Data is free or hidden – there is no middle ground
Science commons and other are organising a workshop on Open Science issues as a satellite meeting of the European Science Open Forum meeting in July. This is pitched as an opportunity to discuss issues around policy, funding, and social issues with an impact on the ‘Open Research Agenda’. In preparation for that meeting I wanted to continue to explore some of the conflicts that arise between wanting to make data freely available as soon as possible and the need to protect the interests of the researchers that have generated data and (perhaps) have a right to the benefits of exploiting that data.
John Cumbers proposed the idea of a ‘Protocol’ for open science that included the idea of a ‘use embargo’; the idea that when data is initially made available, no-one else should work on it for a specified period of time. I proposed more generally that people could ask that people leave data alone for any particular period of time, but that there ought to be an absolute limit on this type of embargo to prevent data being tied up. These kinds of ideas revolve around the need to forge community norms – standards of behaviour that are expected, and to some extent enforced, by a community. The problem is that these need to evolve naturally, rather than be imposed by committee. If there isn’t community buy in then proposed standards have no teeth.

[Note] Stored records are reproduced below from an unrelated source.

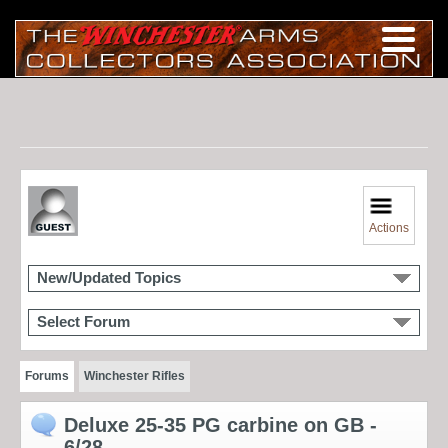
Actions
New/Updated Topics
Select Forum
Forums
Winchester Rifles
Deluxe 25-35 PG carbine on GB -
6/28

An alternative approach to solving the problem is to adopt some sort ‘license’. A legal or contractual framework that creates obligation about how data can be used and re-used. This could impose embargoes of the type that John suggested, perhaps as flexible clauses in the license. One could imagine an ‘Open data – six month analysis embargo’ license. This is attractive because it apparently gives you control over what is done with your data while also allowing you to make it freely available. This is why people who first come to the table with an interest in sharing content always start with CC-BY-NC. They want everyone to have their content, but not to make money out of it. It is only later that people realise what other effects this restriction can have.
I had rejected the licensing approach because I thought it could only work in a walled garden, something which goes against my view of what open data is about. More recently John Wilbanks has written some wonderfully clear posts on the nature of the public domain, and the place of data in it, that make clear that it can’t even work in a walled garden. Because data is in the public domain, no contractual arrangement can protect your ability to exploit that data, it can only give you a legal right to punish someone who does something you haven’t agreed to. This has important consequences for the idea of Open Science licences and standards.

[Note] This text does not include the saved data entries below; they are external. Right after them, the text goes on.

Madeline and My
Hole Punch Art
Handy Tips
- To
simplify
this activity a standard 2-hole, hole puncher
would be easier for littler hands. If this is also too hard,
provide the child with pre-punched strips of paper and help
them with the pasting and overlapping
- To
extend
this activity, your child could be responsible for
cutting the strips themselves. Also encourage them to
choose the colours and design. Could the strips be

If we argue as an ‘Open Science Movement’ that data is in and must remain in the public domain then, if we believe this is in the common good, we should also argue for the widest possible interpretation of what is data. The results of an experiment, regardless of how clever its design might be, are a ‘fact of nature’, and therefore in the public domain (although not necessarily publically available). Therefore if any person has access to that data they can do whatever the like with it as long as they are not bound by a contractual arrangement. If someone breaks a contractual arrangement and makes the data freely available there is no way you can get that data back. You can punish the person who made it available if they broke a contract with you. But you can’t recover the data. The only way you can protect the right to exploit data is by keeping it secret. The is entirely different to creative content where if someone ignores or breaks licence terms then you can legally recover the content from anyone that has obtained it.

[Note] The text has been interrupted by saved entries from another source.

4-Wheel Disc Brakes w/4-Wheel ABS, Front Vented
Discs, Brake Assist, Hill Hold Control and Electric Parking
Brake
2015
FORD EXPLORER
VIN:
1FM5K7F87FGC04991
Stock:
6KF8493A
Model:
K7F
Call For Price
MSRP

Why does this matter to the Open Science movement? Aren’t we all about making the data available for people to do whatever anyway? It matters because you can’t place any legal limitations on what people do with data you make available. You can’t put something up and say ‘you can only use this for X’ or ‘you can only use it after six months’ or even ‘you must attribute this data’. Even in a walled garden, once there is one hole, the entire edifice is gone. The only way we can protect the rights of those who generate data to benefit from exploiting it is through the hard work of developing and enforcing community norms that provide clear guidelines on what can be done. It’s that or simply keep the data secret.
What is important is that we are clear about this distinction between legal and ethical protections. We must not tell people that their data can be protected because essentially they can’t. And this is a real challenge to the ethos of open data because it means that our only absolutely reliable method for protecting people is by hiding data. Strong community norms will, and do, help but there is a need to be careful about how we encourage people to put data out there. And we need to be very strong in condemning people who do the ‘wrong’ thing. Which is why a discussion on what we believe is ‘right’ and ‘wrong’ behaviour is incredibly important. I hope that discussion kicks off in Barcelona and continues globally over the next few months. I know that not everyone can make the various meetings that are going on – but between them and the blogosphere and the ‘streamosphere‘ we have the tools, the expertise, and hopefully the will, to figure these things out.